Vuković, Ivan.
(2015).
Ogulin municipality in the Croatian war of independence.
Diploma Thesis. Filozofski fakultet u Zagrebu, Department of History.
[mentor Šute, Ivica].
Abstract
During the Croatian War of Independence, approximately 32% of the Ogulin municipality was occupied. Plaški was the centre of the Serbian rebellion in this part of Croatia and the largest settlement in the occupied territory. Croats were expelled from the occupied area, while the unoccupied territory was directly threatened by war and subjected to shelling, including town of Ogulin. Saborsko was the village most affected by the war in the former Ogulin municipality. It was the only occupied settlement with Croatian majority in the same area. When the Yugoslav People’s Army and Serb forces occupied Saborsko, the occupied territories of the Ogulin municipality were merged with the rest of the so-called SAO Krajina.

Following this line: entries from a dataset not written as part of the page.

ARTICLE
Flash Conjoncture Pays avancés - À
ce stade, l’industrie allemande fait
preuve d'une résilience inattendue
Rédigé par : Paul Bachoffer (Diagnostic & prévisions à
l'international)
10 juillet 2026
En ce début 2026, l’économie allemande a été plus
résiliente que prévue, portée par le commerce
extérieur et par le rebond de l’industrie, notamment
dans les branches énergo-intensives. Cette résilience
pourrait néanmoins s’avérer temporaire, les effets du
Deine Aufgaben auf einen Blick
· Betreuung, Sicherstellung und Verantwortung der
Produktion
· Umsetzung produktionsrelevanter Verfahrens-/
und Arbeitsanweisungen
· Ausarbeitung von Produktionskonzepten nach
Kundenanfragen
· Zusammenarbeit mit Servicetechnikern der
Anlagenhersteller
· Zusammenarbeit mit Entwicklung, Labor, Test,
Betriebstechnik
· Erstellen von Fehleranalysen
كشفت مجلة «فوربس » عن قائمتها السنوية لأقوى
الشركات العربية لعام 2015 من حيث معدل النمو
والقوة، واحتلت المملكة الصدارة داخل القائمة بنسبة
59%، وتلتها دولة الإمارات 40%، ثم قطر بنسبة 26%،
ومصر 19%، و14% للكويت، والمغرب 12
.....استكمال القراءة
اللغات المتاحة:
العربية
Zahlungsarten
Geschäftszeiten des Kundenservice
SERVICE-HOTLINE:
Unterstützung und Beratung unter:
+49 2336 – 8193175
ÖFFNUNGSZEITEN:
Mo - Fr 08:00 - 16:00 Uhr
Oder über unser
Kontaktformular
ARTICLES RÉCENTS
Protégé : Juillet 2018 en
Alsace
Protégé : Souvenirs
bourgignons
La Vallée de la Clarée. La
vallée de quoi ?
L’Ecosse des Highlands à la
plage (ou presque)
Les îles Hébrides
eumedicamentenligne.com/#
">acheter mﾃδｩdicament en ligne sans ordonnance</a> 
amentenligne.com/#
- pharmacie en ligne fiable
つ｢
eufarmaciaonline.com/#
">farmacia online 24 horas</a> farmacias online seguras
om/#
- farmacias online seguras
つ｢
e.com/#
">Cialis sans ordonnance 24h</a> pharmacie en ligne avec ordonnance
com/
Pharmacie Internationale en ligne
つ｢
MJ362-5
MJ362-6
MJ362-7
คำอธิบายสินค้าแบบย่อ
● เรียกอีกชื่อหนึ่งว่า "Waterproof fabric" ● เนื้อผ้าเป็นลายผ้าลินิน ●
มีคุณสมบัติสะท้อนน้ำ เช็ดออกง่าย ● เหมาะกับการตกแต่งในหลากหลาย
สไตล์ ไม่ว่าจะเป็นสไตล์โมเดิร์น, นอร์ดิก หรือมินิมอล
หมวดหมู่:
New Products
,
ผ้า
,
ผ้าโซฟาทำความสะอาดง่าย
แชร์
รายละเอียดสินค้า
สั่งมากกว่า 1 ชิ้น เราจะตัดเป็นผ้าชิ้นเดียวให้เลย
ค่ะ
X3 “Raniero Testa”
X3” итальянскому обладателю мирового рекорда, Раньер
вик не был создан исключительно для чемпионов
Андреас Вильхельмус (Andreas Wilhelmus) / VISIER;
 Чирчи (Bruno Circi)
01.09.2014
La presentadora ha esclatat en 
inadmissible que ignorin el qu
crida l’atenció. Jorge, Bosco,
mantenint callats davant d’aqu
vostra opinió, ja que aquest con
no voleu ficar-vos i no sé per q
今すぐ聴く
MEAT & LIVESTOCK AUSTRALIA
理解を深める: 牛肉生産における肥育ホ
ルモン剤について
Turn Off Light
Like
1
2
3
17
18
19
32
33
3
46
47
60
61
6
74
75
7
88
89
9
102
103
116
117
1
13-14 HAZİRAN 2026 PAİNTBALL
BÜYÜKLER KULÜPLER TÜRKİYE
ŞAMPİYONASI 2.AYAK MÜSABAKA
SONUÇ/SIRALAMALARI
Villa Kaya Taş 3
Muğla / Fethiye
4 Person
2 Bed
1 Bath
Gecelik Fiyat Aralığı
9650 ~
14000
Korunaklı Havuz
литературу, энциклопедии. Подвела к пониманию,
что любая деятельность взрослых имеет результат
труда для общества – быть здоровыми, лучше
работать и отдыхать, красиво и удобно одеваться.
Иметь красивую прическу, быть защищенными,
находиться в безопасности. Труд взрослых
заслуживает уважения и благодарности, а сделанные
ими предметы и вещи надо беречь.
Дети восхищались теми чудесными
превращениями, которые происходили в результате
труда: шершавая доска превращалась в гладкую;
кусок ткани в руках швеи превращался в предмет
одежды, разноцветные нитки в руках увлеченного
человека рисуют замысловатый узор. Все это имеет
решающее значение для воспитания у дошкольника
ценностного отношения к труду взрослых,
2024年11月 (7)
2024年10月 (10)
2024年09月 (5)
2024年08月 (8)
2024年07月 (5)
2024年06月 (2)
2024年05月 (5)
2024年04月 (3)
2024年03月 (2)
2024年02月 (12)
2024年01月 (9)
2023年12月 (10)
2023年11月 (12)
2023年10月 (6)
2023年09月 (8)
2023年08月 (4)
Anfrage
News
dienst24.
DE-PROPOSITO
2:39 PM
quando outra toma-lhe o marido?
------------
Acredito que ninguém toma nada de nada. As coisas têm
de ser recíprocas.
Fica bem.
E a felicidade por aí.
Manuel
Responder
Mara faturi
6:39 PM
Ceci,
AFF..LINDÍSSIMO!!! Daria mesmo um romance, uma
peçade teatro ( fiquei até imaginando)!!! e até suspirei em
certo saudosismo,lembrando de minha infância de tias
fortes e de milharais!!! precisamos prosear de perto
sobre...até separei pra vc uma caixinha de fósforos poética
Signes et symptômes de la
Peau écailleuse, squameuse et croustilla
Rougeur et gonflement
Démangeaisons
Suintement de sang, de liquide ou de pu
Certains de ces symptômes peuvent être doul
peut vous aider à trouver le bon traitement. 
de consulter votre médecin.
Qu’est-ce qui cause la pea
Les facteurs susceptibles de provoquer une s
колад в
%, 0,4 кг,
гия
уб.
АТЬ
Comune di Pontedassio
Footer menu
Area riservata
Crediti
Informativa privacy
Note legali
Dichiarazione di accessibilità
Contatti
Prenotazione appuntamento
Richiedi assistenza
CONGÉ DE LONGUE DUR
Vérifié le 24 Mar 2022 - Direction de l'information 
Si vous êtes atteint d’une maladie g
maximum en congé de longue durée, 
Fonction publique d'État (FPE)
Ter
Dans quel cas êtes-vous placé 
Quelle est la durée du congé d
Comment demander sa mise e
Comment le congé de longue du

On the day of the occupation of Saborsko, on 12 November 1991, and after that, 40 villagers were killed, out of which 25 were civilians, and the village was completely destroyed. An effective defense of the Ogulin and the surrounding area prevented the rebel Serbs forces in merging the occupied territory and the villages of the Serbian majority located in Gorski Kotar. Most Serbs fled shortly before Operation Storm. The said military operation reinstated the constitutional and legal order of the Republic of Croatia in the occupied territory.